27-letnia kobieta z gminy Józefów nad Wisłą chciała za pośrednictwem portalu internetowego sprzedać przedmioty do pielęgnacji noworodka. Po kilku dniach od zamieszczenia w sieci ogłoszenia odezwała się do niej osoba zainteresowana kupnem. Wspólnie uzgodnili sposób przeprowadzenia transakcji, po czym młoda kobieta mejlowo dostała link rzekomo potwierdzający sprzedaż, otworzyła go, a następnie przy jego pomocy chciała zalogować się do swojej bankowości elektronicznej. Otrzymywała przy tym SMS-y z kodami autoryzacyjnymi i akceptowała je. Sprawdzając stan swojego rachunku, zorientowała się, że z jej konto zostało uszczuplone o 9 tys.zł, o czym bezzwłocznie powiadomiła Policję.
Policja ponownie apeluje o ostrożność podczas sprzedaży i zakupów on-line.

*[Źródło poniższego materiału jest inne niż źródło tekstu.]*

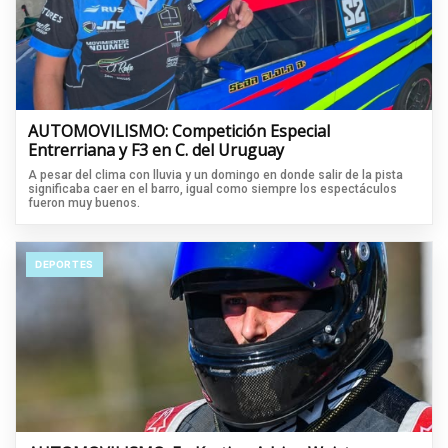
AUTOMOVILISMO: Competición Especial
Entrerriana y F3 en C. del Uruguay
A pesar del clima con lluvia y un domingo en donde salir de la pista
significaba caer en el barro, igual como siempre los espectáculos
fueron muy buenos.
DEPORTES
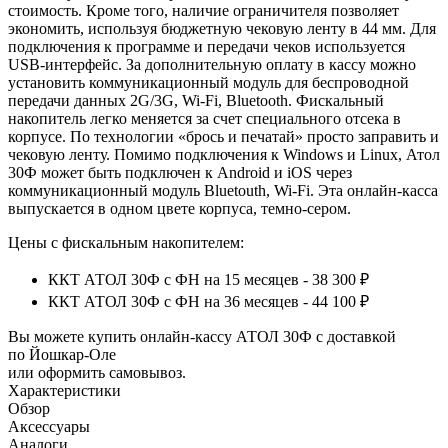
стоимость. Кроме того, наличие ограничителя позволяет
экономить, используя бюджетную чековую ленту в 44 мм. Для
подключения к программе и передачи чеков используется
USB-интерфейс. За дополнительную оплату в кассу можно
установить коммуникационный модуль для беспроводной
передачи данных 2G/3G, Wi-Fi, Bluetooth. Фискальный
накопитель легко меняется за счет специального отсека в
корпусе. По технологии «брось и печатай» просто заправить и
чековую ленту. Помимо подключения к Windows и Linux, Атол
30Ф может быть подключен к Android и iOS через
коммуникационный модуль Bluetouth, Wi-Fi. Эта онлайн-касса
выпускается в одном цвете корпуса, темно-сером.
Цены с фискальным накопителем:
ККТ АТОЛ 30Ф с ФН на 15 месяцев - 38 300 ₽
ККТ АТОЛ 30Ф с ФН на 36 месяцев - 44 100 ₽
Вы можете купить онлайн‑кассу АТОЛ 30Ф с доставкой
по Йошкар-Оле
или оформить самовывоз.
Характеристики
Обзор
Аксессуары
Аналоги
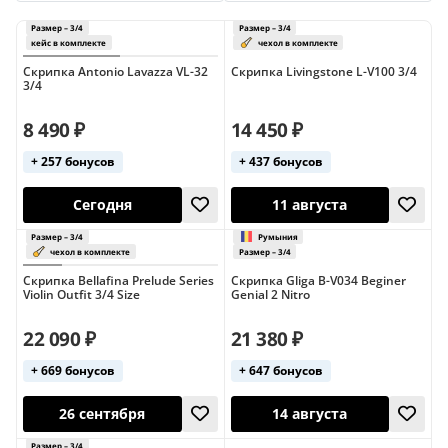
Scherl and Roth
Stagg
Tomas Vagner
Gewa (1/4)
Gewa (3/4)
Gewa (4/4)
Veston
Yamaha
Gliga (1/4)
Gliga (белые)
Hora (4/4)
Скрипка Antonio Lavazza VL-32
Скрипка Livingstone L-V100 3/4
3/4
Livingstone (3/4)
Mirra (4/4)
Stagg (4/4)
8 490 ₽
14 450 ₽
Yamaha (4/4)
Белые
Белые (4/4)
+ 257 бонусов
+ 437 бонусов
Германия
Германия (4/4)
Для взрослых
Для детей
Для начинающих
Дорогие
Размер – 3/4
Размер – 3/4
Китай
Коричневые
Профессиональные
кейс в комплекте
чехол в ком
Сегодня
11 августа
Скрипка Bellafina Prelude Series
Скрипка Gliga B-V034 Beginer
Румыния
Фиолетовые
Чёрные
Violin Outfit 3/4 Size
Genial 2 Nitro
Чёрные (4/4)
Чехия
Чехия (4/4)
22 090 ₽
21 380 ₽
+ 669 бонусов
+ 647 бонусов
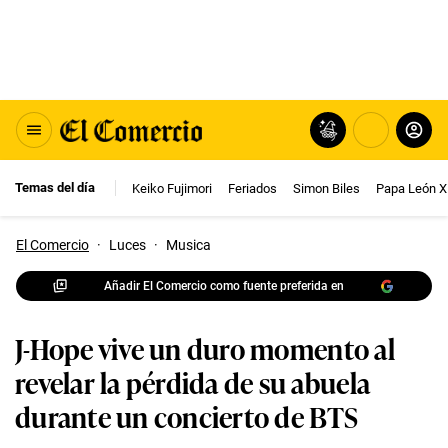
Temas del día
Keiko Fujimori
Feriados
Simon Biles
Papa León X
El Comercio
·
Luces
·
Musica
Añadir El Comercio como fuente preferida en
J-Hope vive un duro momento al
revelar la pérdida de su abuela
durante un concierto de BTS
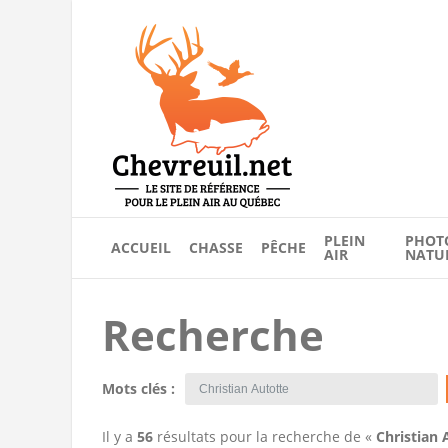
PLEIN
PHOT
ACCUEIL
CHASSE
PÊCHE
AIR
NATU
Recherche
Mots clés :
Il y a
56
résultats pour la recherche de «
Christian 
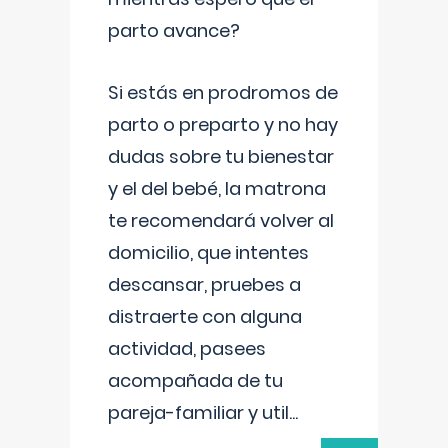
parto avance?
Si estás en prodromos de
parto o preparto y no hay
dudas sobre tu bienestar
y el del bebé, la matrona
te recomendará volver al
domicilio, que intentes
descansar, pruebes a
distraerte con alguna
actividad, pasees
acompañada de tu
pareja-familiar y util
...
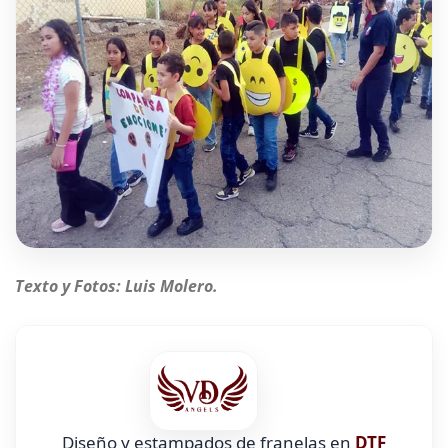
Texto y Fotos: Luis Molero.
Diseño y estampados de franelas en
DTF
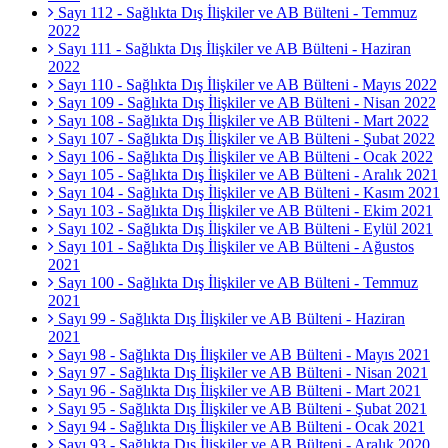
Sayı 112 - Sağlıkta Dış İlişkiler ve AB Bülteni - Temmuz
2022
Sayı 111 - Sağlıkta Dış İlişkiler ve AB Bülteni - Haziran
2022
Sayı 110 - Sağlıkta Dış İlişkiler ve AB Bülteni - Mayıs 2022
Sayı 109 - Sağlıkta Dış İlişkiler ve AB Bülteni - Nisan 2022
Sayı 108 - Sağlıkta Dış İlişkiler ve AB Bülteni - Mart 2022
Sayı 107 - Sağlıkta Dış İlişkiler ve AB Bülteni - Şubat 2022
Sayı 106 - Sağlıkta Dış İlişkiler ve AB Bülteni - Ocak 2022
Sayı 105 - Sağlıkta Dış İlişkiler ve AB Bülteni - Aralık 2021
Sayı 104 - Sağlıkta Dış İlişkiler ve AB Bülteni - Kasım 2021
Sayı 103 - Sağlıkta Dış İlişkiler ve AB Bülteni - Ekim 2021
Sayı 102 - Sağlıkta Dış İlişkiler ve AB Bülteni - Eylül 2021
Sayı 101 - Sağlıkta Dış İlişkiler ve AB Bülteni - Ağustos
2021
Sayı 100 - Sağlıkta Dış İlişkiler ve AB Bülteni - Temmuz
2021
Sayı 99 - Sağlıkta Dış İlişkiler ve AB Bülteni - Haziran
2021
Sayı 98 - Sağlıkta Dış İlişkiler ve AB Bülteni - Mayıs 2021
Sayı 97 - Sağlıkta Dış İlişkiler ve AB Bülteni - Nisan 2021
Sayı 96 - Sağlıkta Dış İlişkiler ve AB Bülteni - Mart 2021
Sayı 95 - Sağlıkta Dış İlişkiler ve AB Bülteni - Şubat 2021
Sayı 94 - Sağlıkta Dış İlişkiler ve AB Bülteni - Ocak 2021
Sayı 93 - Sağlıkta Dış İlişkiler ve AB Bülteni - Aralık 2020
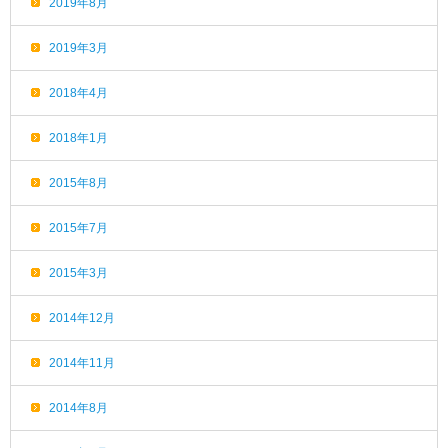
2019年8月
2019年3月
2018年4月
2018年1月
2015年8月
2015年7月
2015年3月
2014年12月
2014年11月
2014年8月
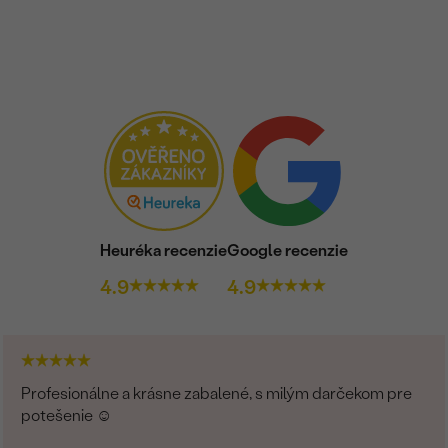
Heuréka recenzie
Google recenzie
4.9
4.9
Profesionálne a krásne zabalené, s milým darčekom pre
potešenie ☺️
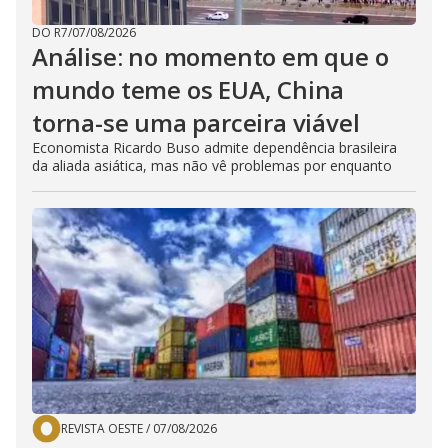
DO R7
/
07/08/2026
Análise: no momento em que o
mundo teme os EUA, China
torna-se uma parceira viável
Economista Ricardo Buso admite dependência brasileira
da aliada asiática, mas não vê problemas por enquanto
REVISTA OESTE
/
07/08/2026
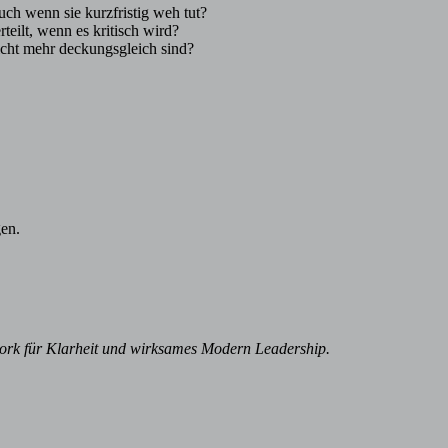
ch wenn sie kurzfristig weh tut?
eilt, wenn es kritisch wird?
cht mehr deckungsgleich sind?
gen.
k für Klarheit und wirksames Modern Leadership.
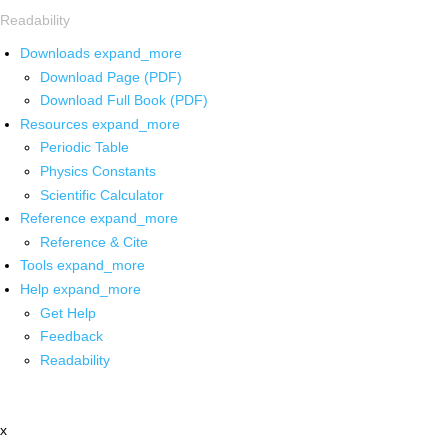
Readability
Downloads
expand_more
Download Page (PDF)
Download Full Book (PDF)
Resources
expand_more
Periodic Table
Physics Constants
Scientific Calculator
Reference
expand_more
Reference & Cite
Tools
expand_more
Help
expand_more
Get Help
Feedback
Readability
x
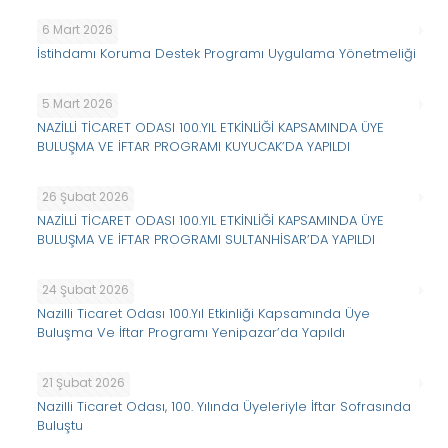
6 Mart 2026
İstihdamı Koruma Destek Programı Uygulama Yönetmeliği
5 Mart 2026
NAZİLLİ TİCARET ODASI 100.YIL ETKİNLİĞİ KAPSAMINDA ÜYE
BULUŞMA VE İFTAR PROGRAMI KUYUCAK’DA YAPILDI
26 Şubat 2026
NAZİLLİ TİCARET ODASI 100.YIL ETKİNLİĞİ KAPSAMINDA ÜYE
BULUŞMA VE İFTAR PROGRAMI SULTANHİSAR’DA YAPILDI
24 Şubat 2026
Nazilli Ticaret Odası 100.Yıl Etkinliği Kapsamında Üye
Buluşma Ve İftar Programı Yenipazar’da Yapıldı
21 Şubat 2026
Nazilli Ticaret Odası, 100. Yılında Üyeleriyle İftar Sofrasında
Buluştu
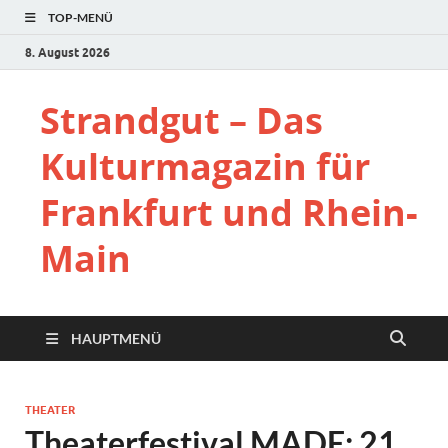
TOP-MENÜ
8. August 2026
Strandgut – Das
Kulturmagazin für
Frankfurt und Rhein-
Main
HAUPTMENÜ
THEATER
Theaterfestival MADE: 21.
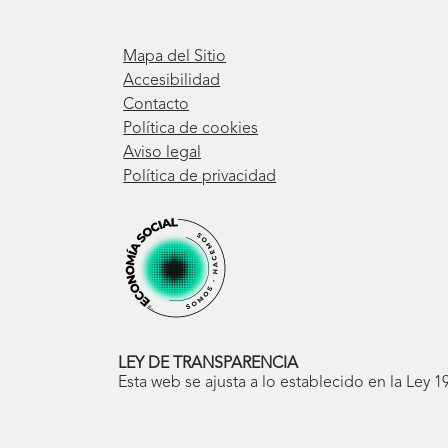
Mapa del Sitio
Accesibilidad
Contacto
Política de cookies
Aviso legal
Política de privacidad
LEY DE TRANSPARENCIA
Esta web se ajusta a lo establecido en la Ley 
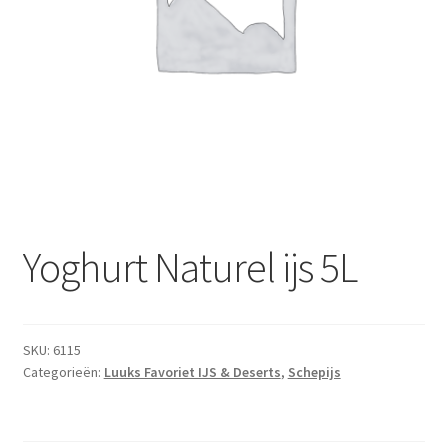
Subme
Dranken
uitvou
Droge Kruidenierswaren
Frites
Koeling
Non-food
Yoghurt Naturel ijs 5L
Salades
Stoverijen
SKU:
6115
Categorieën:
Luuks Favoriet IJS & Deserts
,
Schepijs
Maaltijden Diepvries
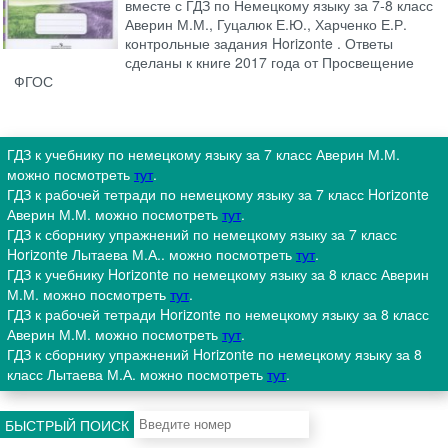
вместе с ГДЗ по Немецкому языку за 7‐8 класс
Аверин М.М., Гуцалюк Е.Ю., Харченко Е.Р.
контрольные задания Horizonte . Ответы
сделаны к книге 2017 года от Просвещение
ФГОС
ГДЗ к учебнику по немецкому языку за 7 класс Аверин М.М.
можно посмотреть
тут
.
ГДЗ к рабочей тетради по немецкому языку за 7 класс Horizonte
Аверин М.М. можно посмотреть
тут
.
ГДЗ к сборнику упражнений по немецкому языку за 7 класс
Horizonte Лытаева М.А.. можно посмотреть
тут
.
ГДЗ к учебнику Horizonte по немецкому языку за 8 класс Аверин
М.М. можно посмотреть
тут
.
ГДЗ к рабочей тетради Horizonte по немецкому языку за 8 класс
Аверин М.М. можно посмотреть
тут
.
ГДЗ к сборнику упражнений Horizonte по немецкому языку за 8
класс Лытаева М.А. можно посмотреть
тут
.
БЫСТРЫЙ ПОИСК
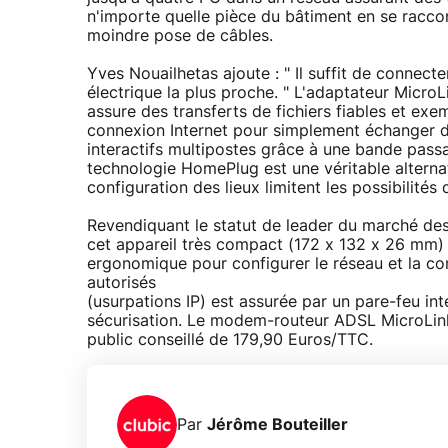
n'importe quelle pièce du bâtiment en se racco
moindre pose de câbles.
Yves Nouailhetas ajoute : " Il suffit de connect
électrique la plus proche. " L'adaptateur MicroL
assure des transferts de fichiers fiables et exe
connexion Internet pour simplement échanger de
interactifs multipostes grâce à une bande pass
technologie HomePlug est une véritable alterna
configuration des lieux limitent les possibilités d
Revendiquant le statut de leader du marché de
cet appareil très compact (172 x 132 x 26 mm) 
ergonomique pour configurer le réseau et la con
autorisés
(usurpations IP) est assurée par un pare-feu in
sécurisation. Le modem-routeur ADSL MicroLin
public conseillé de 179,90 Euros/TTC.
Par
Jérôme Bouteiller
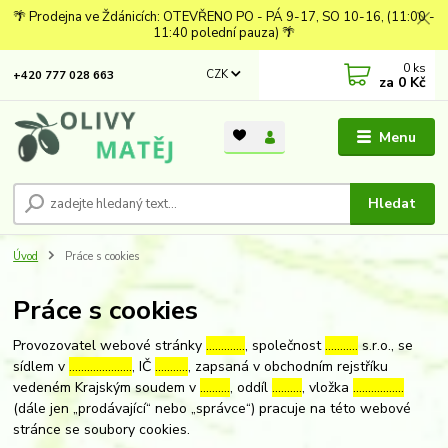
🌴 Prodejna ve Ždánicích: OTEVŘENO PO - PÁ 9-17, SO 10-16, (11:00 -
11:40 polední pauza) 🌴
0
ks
CZK
+420 777 028 663
za
0 Kč
Menu
Hledat
Úvod
Práce s cookies
Práce s cookies
Provozovatel webové stránky
………….
, společnost
………..
s.r.o., se
sídlem v
…………………
, IČ
………..
, zapsaná v obchodním rejstříku
vedeném Krajským soudem v
……….
, oddíl
……….
, vložka
……………..
(dále jen „prodávající“ nebo „správce“) pracuje na této webové
stránce se soubory cookies.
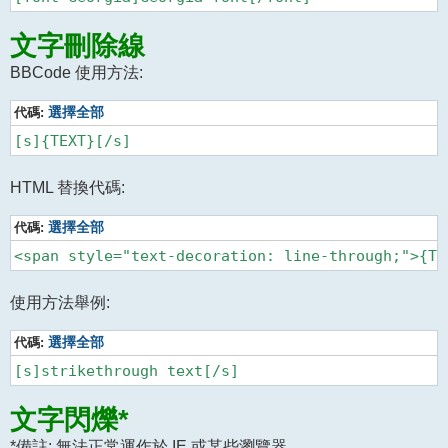
文字刪除線
BBCode 使用方法:
代碼:
選擇全部
HTML 替換代碼:
代碼:
選擇全部
使用方法舉例:
代碼:
選擇全部
文字閃爍*
*備註: 無法正常運作於 IE 或某些瀏覽器.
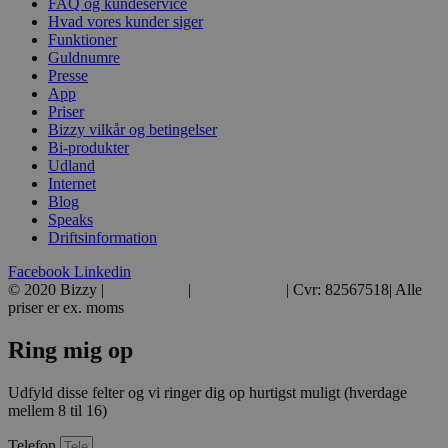
FAQ og kundeservice
Hvad vores kunder siger
Funktioner
Guldnumre
Presse
App
Priser
Bizzy vilkår og betingelser
Bi-produkter
Udland
Internet
Blog
Speaks
Driftsinformation
Facebook
Linkedin
© 2020 Bizzy |
39 39 39 39
|
hej@bizzy.dk
| Cvr: 82567518| Alle
priser er ex. moms
Ring mig op
Udfyld disse felter og vi ringer dig op hurtigst muligt (hverdage
mellem 8 til 16)
Telefon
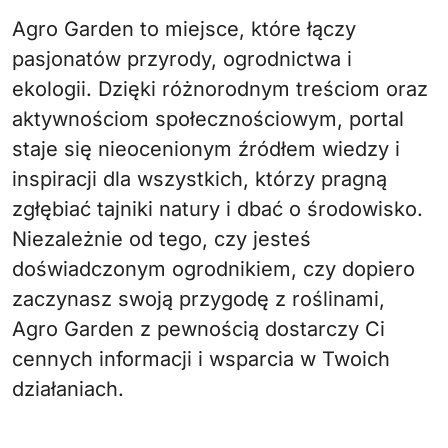
Agro Garden to miejsce, które łączy
pasjonatów przyrody, ogrodnictwa i
ekologii. Dzięki różnorodnym treściom oraz
aktywnościom społecznościowym, portal
staje się nieocenionym źródłem wiedzy i
inspiracji dla wszystkich, którzy pragną
zgłębiać tajniki natury i dbać o środowisko.
Niezależnie od tego, czy jesteś
doświadczonym ogrodnikiem, czy dopiero
zaczynasz swoją przygodę z roślinami,
Agro Garden z pewnością dostarczy Ci
cennych informacji i wsparcia w Twoich
działaniach.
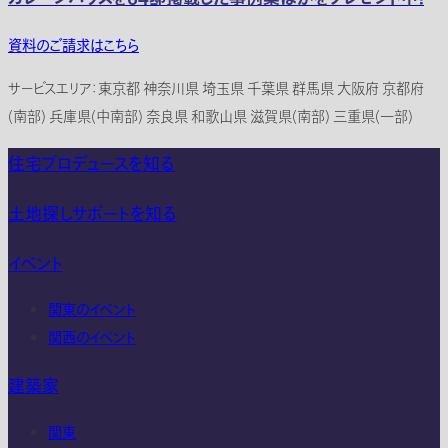
資料のご請求はこちら
サービスエリア：東京都 神奈川県 埼玉県 千葉県 群馬県 大阪府 京都府
(南部) 兵庫県(中南部) 奈良県 和歌山県 滋賀県(南部) 三重県(一部)
住宅プロデュースを知る
土地探しサポートを知る
イベント
関東のイベント
関西のイベント
建築家
関東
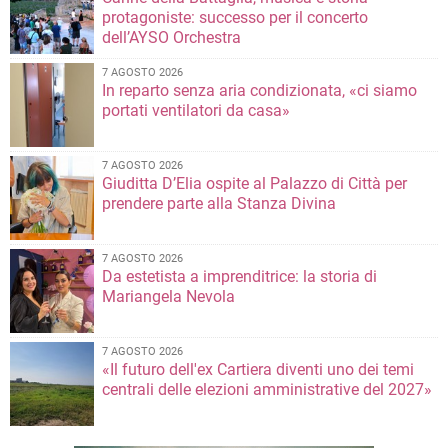
protagoniste: successo per il concerto
dell’AYSO Orchestra
7 AGOSTO 2026
In reparto senza aria condizionata, «ci siamo
portati ventilatori da casa»
7 AGOSTO 2026
Giuditta D’Elia ospite al Palazzo di Città per
prendere parte alla Stanza Divina
7 AGOSTO 2026
Da estetista a imprenditrice: la storia di
Mariangela Nevola
7 AGOSTO 2026
«Il futuro dell'ex Cartiera diventi uno dei temi
centrali delle elezioni amministrative del 2027»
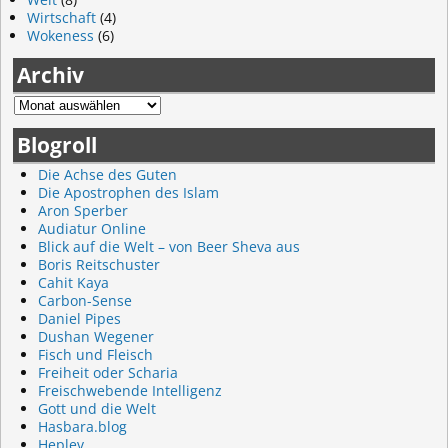
Wirtschaft
(4)
Wokeness
(6)
Archiv
Blogroll
Die Achse des Guten
Die Apostrophen des Islam
Aron Sperber
Audiatur Online
Blick auf die Welt – von Beer Sheva aus
Boris Reitschuster
Cahit Kaya
Carbon-Sense
Daniel Pipes
Dushan Wegener
Fisch und Fleisch
Freiheit oder Scharia
Freischwebende Intelligenz
Gott und die Welt
Hasbara.blog
Heplev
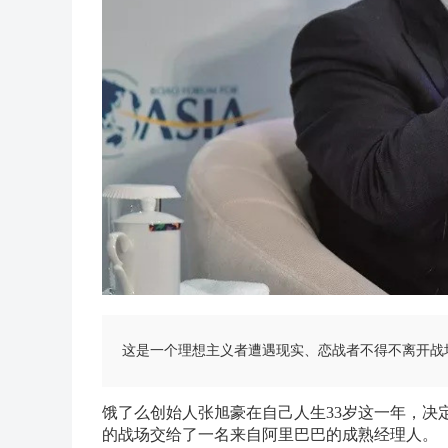
这是一个理想主义者遭遇现实、恋战者不得不离开战
饿了么创始人张旭豪在自己人生33岁这一年，决
的战场交给了一名来自阿里巴巴的成熟经理人。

- Absolutnie nie otwierajmy podesłanych linków. Mogą one odsyłać do fałszywych stron oraz takich, które zostały zainfekowane złośliwym oprogramowaniem umożliwiającym oszustom dostęp do naszego konta bankowego a w konsekwencji kradzież znajdujących się na nim pieniędzy - mówi komisarz Sabina Piłat-Kozieł z KPP w Opolu Lubelskim.